If for men now white t-shirts are just this of course thing to have, for fashionable women they still feel a little rebellious. You might laugh, but I kinda love Kristen Stewart for wearing white tees on the red carpet, all like, fuck the fashion police. I love this one picture of Beyonce running errands in hers. I love Kate Moss in hers, too. Listen, I value effort more than almost anything else, believe me,but sometimes I want to throw up from trying, from trying things on, from trying this and that and every other “new” trend/colour/silhouette on the page. That’s when I’m glad I adopted an old white Jockey tee from my old white boyfriend. It reminds me, more than anything else, that sometimes good things are also easy.

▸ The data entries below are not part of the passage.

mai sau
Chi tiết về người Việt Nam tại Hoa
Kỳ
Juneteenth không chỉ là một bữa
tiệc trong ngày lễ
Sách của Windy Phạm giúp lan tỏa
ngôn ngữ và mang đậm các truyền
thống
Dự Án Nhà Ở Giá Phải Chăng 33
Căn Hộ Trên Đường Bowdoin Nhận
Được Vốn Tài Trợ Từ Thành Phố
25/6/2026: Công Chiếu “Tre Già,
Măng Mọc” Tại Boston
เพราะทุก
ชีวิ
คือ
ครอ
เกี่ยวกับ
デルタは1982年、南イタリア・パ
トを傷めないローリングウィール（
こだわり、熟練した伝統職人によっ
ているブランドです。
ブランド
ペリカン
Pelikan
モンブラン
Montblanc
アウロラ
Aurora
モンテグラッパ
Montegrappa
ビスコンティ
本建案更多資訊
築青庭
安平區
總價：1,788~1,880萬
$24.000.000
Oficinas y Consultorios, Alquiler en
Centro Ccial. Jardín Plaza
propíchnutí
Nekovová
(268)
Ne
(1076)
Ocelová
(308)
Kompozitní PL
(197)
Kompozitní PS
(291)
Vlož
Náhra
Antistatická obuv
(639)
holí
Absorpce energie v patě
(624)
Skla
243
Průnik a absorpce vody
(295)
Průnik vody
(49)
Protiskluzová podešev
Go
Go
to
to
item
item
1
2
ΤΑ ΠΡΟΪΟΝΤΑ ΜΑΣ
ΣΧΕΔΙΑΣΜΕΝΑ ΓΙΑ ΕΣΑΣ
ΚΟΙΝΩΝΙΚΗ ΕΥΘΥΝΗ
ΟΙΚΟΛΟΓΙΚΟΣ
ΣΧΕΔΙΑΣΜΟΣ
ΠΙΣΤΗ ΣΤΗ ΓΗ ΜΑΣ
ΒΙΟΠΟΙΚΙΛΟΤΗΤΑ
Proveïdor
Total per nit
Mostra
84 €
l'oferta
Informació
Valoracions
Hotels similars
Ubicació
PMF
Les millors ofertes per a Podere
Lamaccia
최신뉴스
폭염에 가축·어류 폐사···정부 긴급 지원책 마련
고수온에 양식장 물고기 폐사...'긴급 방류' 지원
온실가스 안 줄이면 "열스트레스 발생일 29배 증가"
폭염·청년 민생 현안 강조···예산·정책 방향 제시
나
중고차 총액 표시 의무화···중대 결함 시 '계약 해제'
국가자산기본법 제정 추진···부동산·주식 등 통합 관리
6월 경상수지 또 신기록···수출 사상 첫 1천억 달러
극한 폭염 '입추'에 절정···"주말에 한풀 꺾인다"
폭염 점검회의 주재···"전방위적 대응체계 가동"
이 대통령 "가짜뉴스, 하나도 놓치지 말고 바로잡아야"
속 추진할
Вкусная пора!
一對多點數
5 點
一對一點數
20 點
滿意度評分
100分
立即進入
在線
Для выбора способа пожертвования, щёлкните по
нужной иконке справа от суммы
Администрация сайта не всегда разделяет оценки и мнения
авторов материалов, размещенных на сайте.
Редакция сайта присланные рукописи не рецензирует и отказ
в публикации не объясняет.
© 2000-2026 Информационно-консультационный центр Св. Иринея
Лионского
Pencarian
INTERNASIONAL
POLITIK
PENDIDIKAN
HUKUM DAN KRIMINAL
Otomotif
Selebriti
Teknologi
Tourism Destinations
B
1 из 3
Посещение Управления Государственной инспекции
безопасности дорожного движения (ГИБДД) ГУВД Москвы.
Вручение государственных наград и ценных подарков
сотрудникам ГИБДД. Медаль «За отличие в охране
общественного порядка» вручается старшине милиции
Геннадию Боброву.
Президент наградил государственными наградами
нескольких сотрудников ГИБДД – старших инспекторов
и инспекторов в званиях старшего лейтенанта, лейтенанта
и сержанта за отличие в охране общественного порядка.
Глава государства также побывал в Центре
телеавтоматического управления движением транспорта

Not effortless, because nothing stylish is effortless, but simple. – Sarah Nicole Prickett is a writer living in New York. @snpsnpsnp | snprickett.com
With Sarah Marantz, Jessica Huras, Colin Cregg, Kevin Yateman, Danielle Forest, Brent Goldsmith, Adam Levett, Sarah Kosloff, Eduardo Mella, Serge Kushner, Nicola Waugh, Josh Reichmann, Tobin Reid, Andrew Wilson, Christopher Levett, Cam Findley, Jason Yantha, James Arnott, Rui Amarl, Zain Meghji, Tanya Speckley, Jake, and Katrina Schrimshaw.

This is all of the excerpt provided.